Publicações científicas

Assessment of left ventricular parameters in orthotopic heart transplant recipients using dual-source CT and contrast-enhanced echocardiography: Comparison with MRI

Arraiza M [ES], Azcárate PM, De Cecco CN, Viteri G, Simón-Yarza I, Hernández-Estefanía R, Rábago G, Bastarrika G.
Department of Radiology, Clínica Universidad de Navarra, Avenida Pío XII, 36, 31008 Pamplona, Spain; Department of Radiology, Section of Ambulatory Radiology, Complejo Hospitalario de Navarra, Spain.

Revisão:European Journal of Radiology

Data: 4/Mai/2012

Cardiología Cirurgia Cardíaca [ES] Radiología [ES]

OBJECTIVES
To establish the accuracy and reliability of cardiac dual-source CT (DSCT) and two-dimensional contrast-enhanced echocardiography (CE-Echo) in estimating left ventricular (LV) parameters with respect to cardiac magnetic resonance imaging (CMR) as the reference standard.

METHODS
Twenty-five consecutive heart transplant recipients (20 male, mean age 62.7±10.4 years, mean time since transplantation 8.1±5.9 years) were prospectively recruited.

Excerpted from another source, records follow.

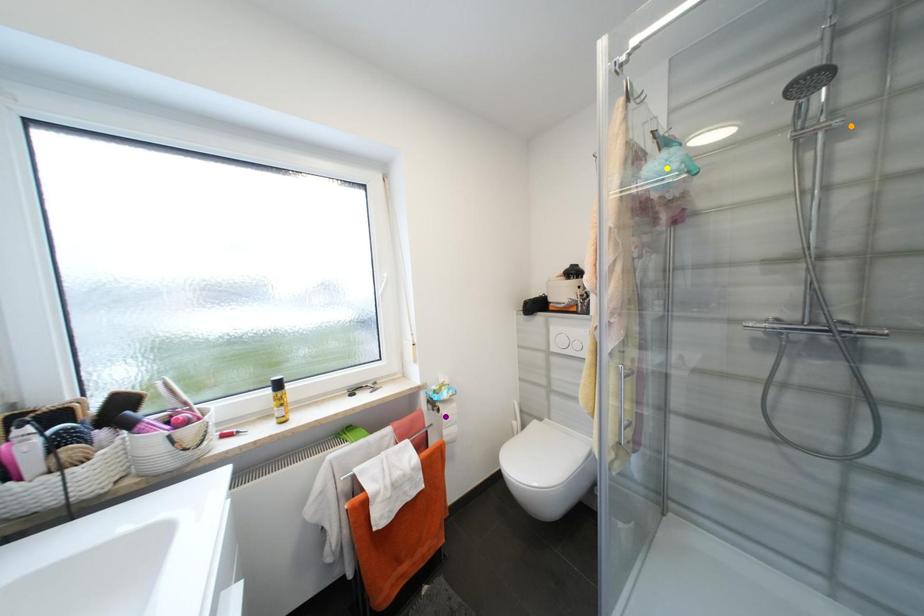 Order these from nearest to farthest:
- purple point
- yellow point
- orange point

purple point → yellow point → orange point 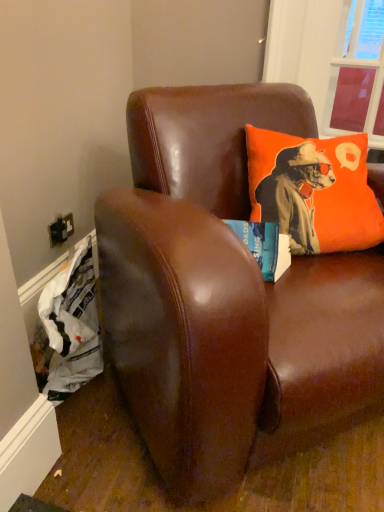 Question: Is transparent plastic window screen at upper right bigger than brown leather couch at upper center?

Choices:
 (A) yes
 (B) no

Answer: (B)

Question: Is transparent plastic window screen at upper right positioned beyond the bounds of brown leather couch at upper center?

Choices:
 (A) no
 (B) yes

Answer: (B)

Question: Is transparent plastic window screen at upper right facing away from brown leather couch at upper center?

Choices:
 (A) yes
 (B) no

Answer: (B)

Question: Can you confirm if transparent plastic window screen at upper right is positioned to the left of brown leather couch at upper center?

Choices:
 (A) no
 (B) yes

Answer: (A)

Question: From a real-world perspective, is transparent plastic window screen at upper right positioned over brown leather couch at upper center based on gravity?

Choices:
 (A) no
 (B) yes

Answer: (B)

Question: Based on their sizes in the image, would you say transparent plastic window screen at upper right is bigger or smaller than orange fabric pillow at upper right?

Choices:
 (A) big
 (B) small

Answer: (B)

Question: Would you say transparent plastic window screen at upper right is inside or outside orange fabric pillow at upper right?

Choices:
 (A) inside
 (B) outside

Answer: (B)

Question: Is transparent plastic window screen at upper right to the left or to the right of orange fabric pillow at upper right in the image?

Choices:
 (A) right
 (B) left

Answer: (A)

Question: From a real-world perspective, is transparent plastic window screen at upper right above or below orange fabric pillow at upper right?

Choices:
 (A) above
 (B) below

Answer: (A)

Question: Is orange fabric pillow at upper right bigger or smaller than brown leather couch at upper center?

Choices:
 (A) small
 (B) big

Answer: (A)

Question: In terms of height, does orange fabric pillow at upper right look taller or shorter compared to brown leather couch at upper center?

Choices:
 (A) tall
 (B) short

Answer: (B)

Question: Is orange fabric pillow at upper right spatially inside brown leather couch at upper center, or outside of it?

Choices:
 (A) outside
 (B) inside

Answer: (B)

Question: From the image's perspective, relative to brown leather couch at upper center, is orange fabric pillow at upper right above or below?

Choices:
 (A) below
 (B) above

Answer: (B)

Question: From the image's perspective, relative to transparent plastic window screen at upper right, is brown leather couch at upper center above or below?

Choices:
 (A) above
 (B) below

Answer: (B)

Question: From their relative heights in the image, would you say brown leather couch at upper center is taller or shorter than transparent plastic window screen at upper right?

Choices:
 (A) tall
 (B) short

Answer: (A) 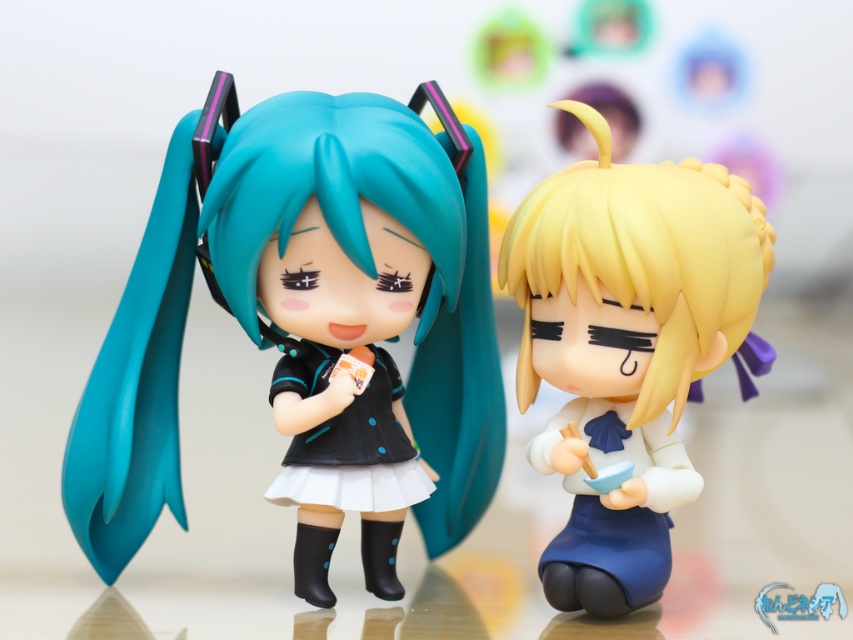 You are arranging two Nendoroid figurines on a shelf. The matte black figure at left and the satin blonde hair at right are currently positioned such that one is above the other. Which one should you move to make them stand side by side horizontally?

The matte black figure at left is located above the satin blonde hair at right. To make them stand side by side horizontally, you should move the matte black figure at left down to the same level as the satin blonde hair at right.

You are arranging a display for a collector. You need to place a new figurine between the matte black figure at left and the satin blonde hair at right. Based on their current positions, which side should you place the new figurine to ensure it is centered between them?

The new figurine should be placed between the matte black figure at left and the satin blonde hair at right, centered between them since the matte black figure at left is to the left of the satin blonde hair at right. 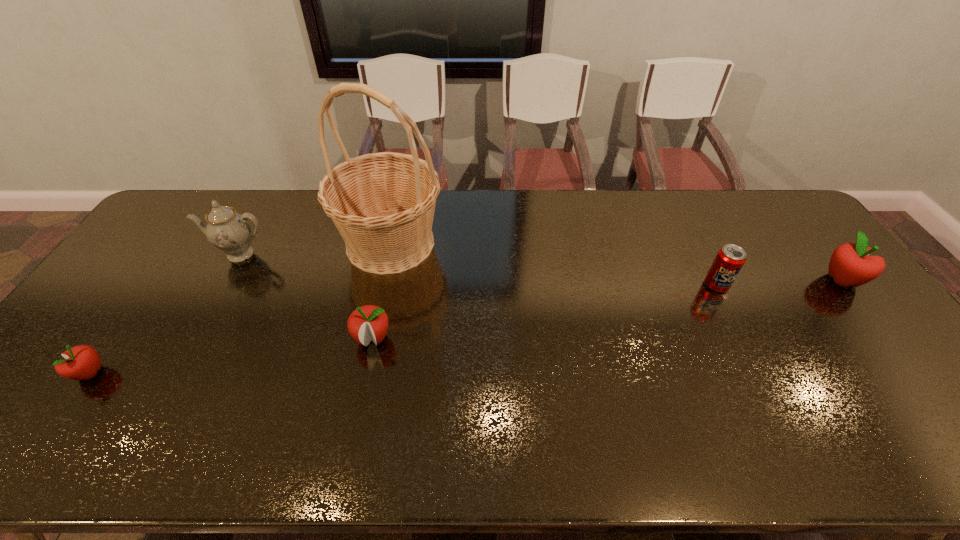 Please point a space for a new apple to maintain equal intervals. Please provide its 2D coordinates. Your answer should be formatted as a tuple, i.e. [(x, y)], where the tuple contains the x and y coordinates of a point satisfying the conditions above.

[(621, 307)] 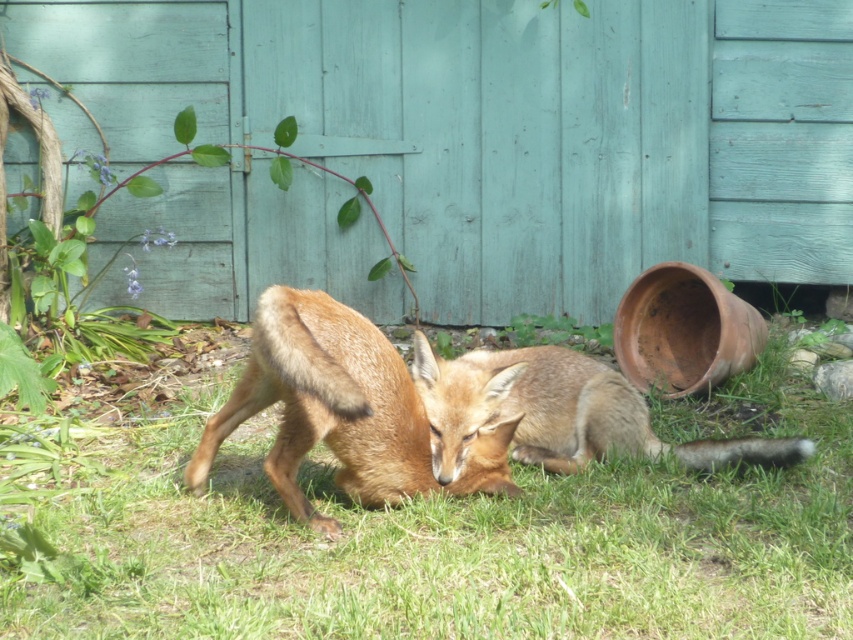 Is green grass at center further to camera compared to brown fur fox at center?

No, it is in front of brown fur fox at center.

Who is more forward, (105, 547) or (305, 346)?

Positioned in front is point (305, 346).

Find the location of a particular element. Image resolution: width=853 pixels, height=640 pixels. green grass at center is located at coordinates (459, 540).

Can you confirm if green grass at center is shorter than golden fur fox at center?

Incorrect, green grass at center's height does not fall short of golden fur fox at center's.

In the scene shown: Who is taller, green grass at center or golden fur fox at center?

With more height is green grass at center.

Image resolution: width=853 pixels, height=640 pixels. Describe the element at coordinates (459, 540) in the screenshot. I see `green grass at center` at that location.

Find the location of a particular element. green grass at center is located at coordinates (459, 540).

From the picture: Is brown fur fox at center shorter than golden fur fox at center?

In fact, brown fur fox at center may be taller than golden fur fox at center.

Between brown fur fox at center and golden fur fox at center, which one appears on the right side from the viewer's perspective?

From the viewer's perspective, golden fur fox at center appears more on the right side.

Identify the location of brown fur fox at center. This screenshot has width=853, height=640. (339, 410). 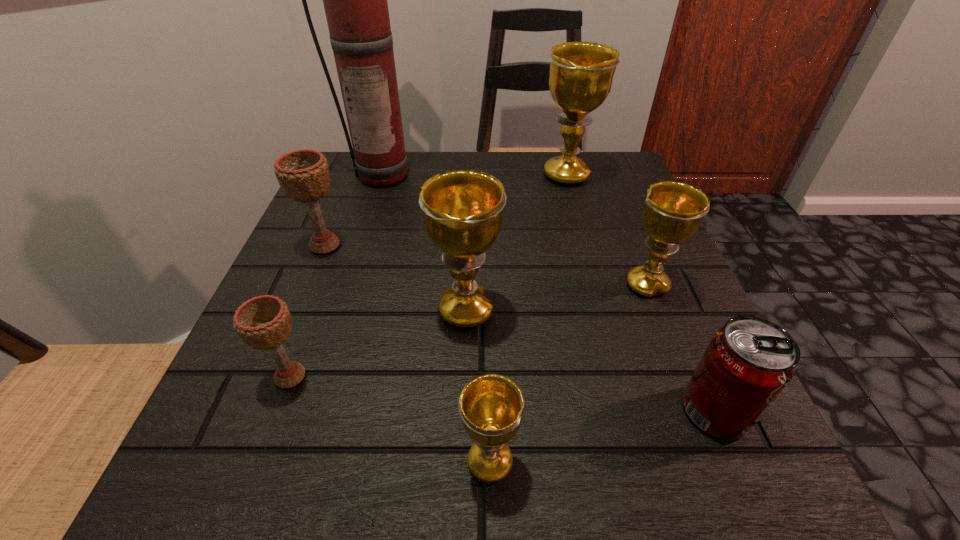 In order to click on free spot between the sixth shortest object and the nearer beige chalice in this screenshot , I will do `click(378, 343)`.

Find the location of a particular element. This screenshot has width=960, height=540. free space that is in between the red fire extinguisher and the nearest chalice is located at coordinates (437, 318).

Locate an element on the screen. vacant space that is in between the farthest chalice and the third biggest gold chalice is located at coordinates (607, 231).

What are the coordinates of `vacant region between the nearer beige chalice and the farthest chalice` in the screenshot? It's located at (428, 276).

Identify the location of vacant region between the smaller beige chalice and the nearest chalice. The width and height of the screenshot is (960, 540). (390, 419).

This screenshot has height=540, width=960. I want to click on unoccupied position between the fifth shortest chalice and the red fire extinguisher, so click(x=425, y=241).

I want to click on object that ranks as the fourth closest to the smaller beige chalice, so click(355, 0).

At what (x,y) coordinates should I click in order to perform the action: click on object that is the sixth closest to the third biggest gold chalice. Please return your answer as a coordinate pair (x, y). Looking at the image, I should click on (264, 322).

This screenshot has width=960, height=540. What are the coordinates of `the third closest chalice to the smaller beige chalice` in the screenshot? It's located at (491, 406).

Choose which chalice is the third nearest neighbor to the fifth farthest chalice. Please provide its 2D coordinates. Your answer should be formatted as a tuple, i.e. [(x, y)], where the tuple contains the x and y coordinates of a point satisfying the conditions above.

[(491, 406)] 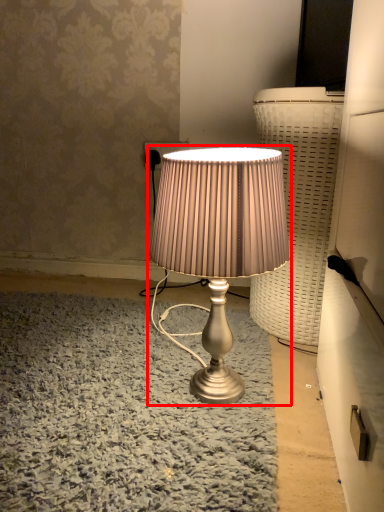 Question: From the image's perspective, considering the relative positions of lamp (annotated by the red box) and electric outlet in the image provided, where is lamp (annotated by the red box) located with respect to the staircase?

Choices:
 (A) below
 (B) above

Answer: (A) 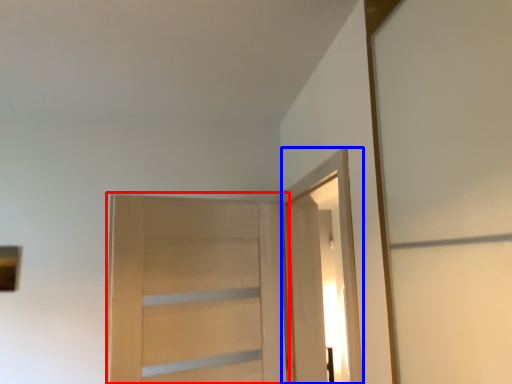 Question: Which object appears closest to the camera in this image, door (highlighted by a red box) or elevator (highlighted by a blue box)?

Choices:
 (A) door
 (B) elevator

Answer: (B) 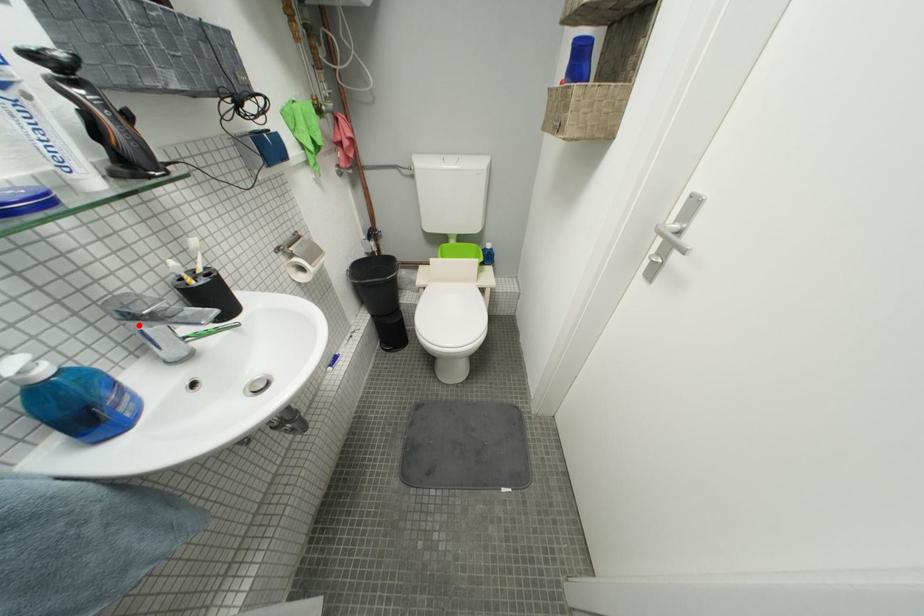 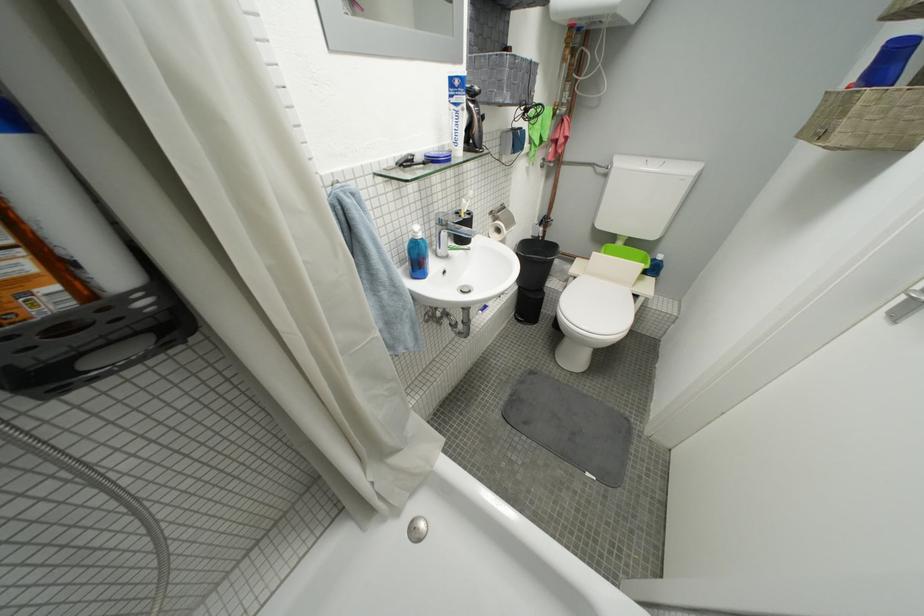 Question: A red point is marked in image1. In image2, is the corresponding 3D point closer to the camera or farther? Reply with the corresponding letter.

Choices:
 (A) The corresponding 3D point is closer.
 (B) The corresponding 3D point is farther.

Answer: (A) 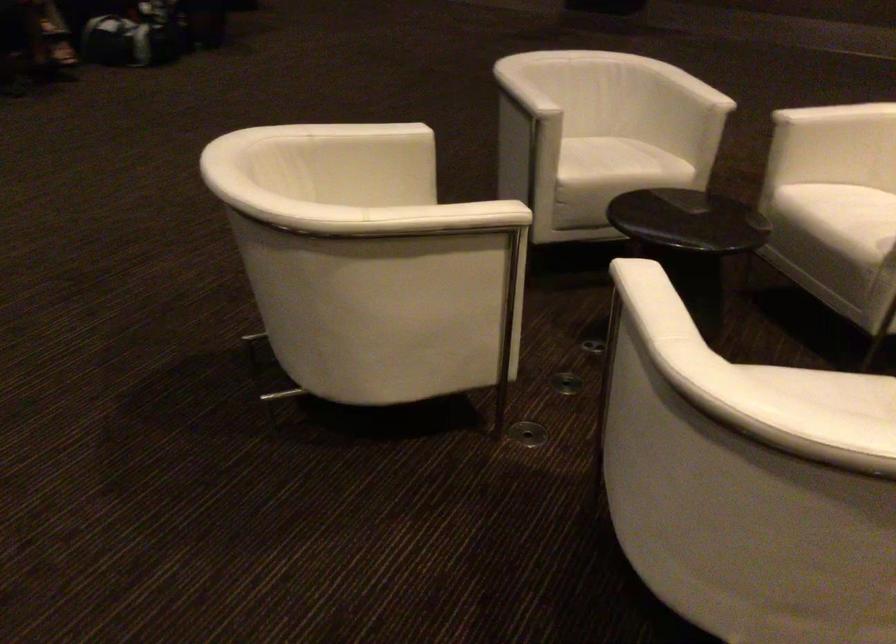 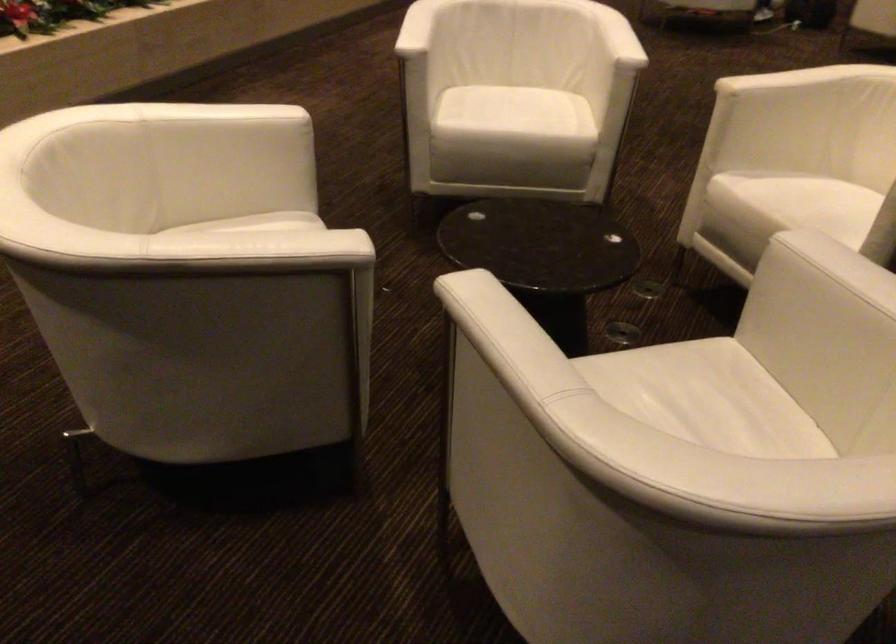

Two blinded readers independently assessed LV ejection fraction (EF), end-diastolic volume (EDV), end-systolic volume (ESV), and stroke volume (SV) for each patient after manual tracing of the endo- and epicardial contours in DSCT, CE-Echo and CMR cine images. Student's t-test for paired samples for differences, and Bland and Altman plots and Lin's concordance-correlation coefficients (CCC) for agreement were calculated.

RESULTS
There was no statistical difference between left ventricular parameters determined by DSCT and CMR. CE-Echo resulted in significant underestimation of left ventricular volumes (mean difference EDV: 15.94±14.19ml and 17.1±17.06ml, ESV: 8.5±9.3 and 7.32±9.14ml with respect to DSCT and CMR), and overestimation of EF compared with the cross-sectional imaging modalities (3.78±8.47% and 2.14±8.35% with respect to DSCT and CMR). Concordance correlation coefficients for LV parameters using DSCT and CMR were higher (CCC≥0.75) than CCC values observed between CE-Echo and DSCT- or CMR-derived data (CCC≥0.54 and CCC≥0.49, respectively). Interobserver agreement was higher for DSCT and CMR values (CCC≥0.72 and CCC≥0.87, respectively).

CONCLUSION
In orthotopic heart transplantation cardiac DSCT allows accurate and reliable estimation of LV parameters compared with CMR, whereas CE-Echo seems to be insufficient to obtain precise measurements.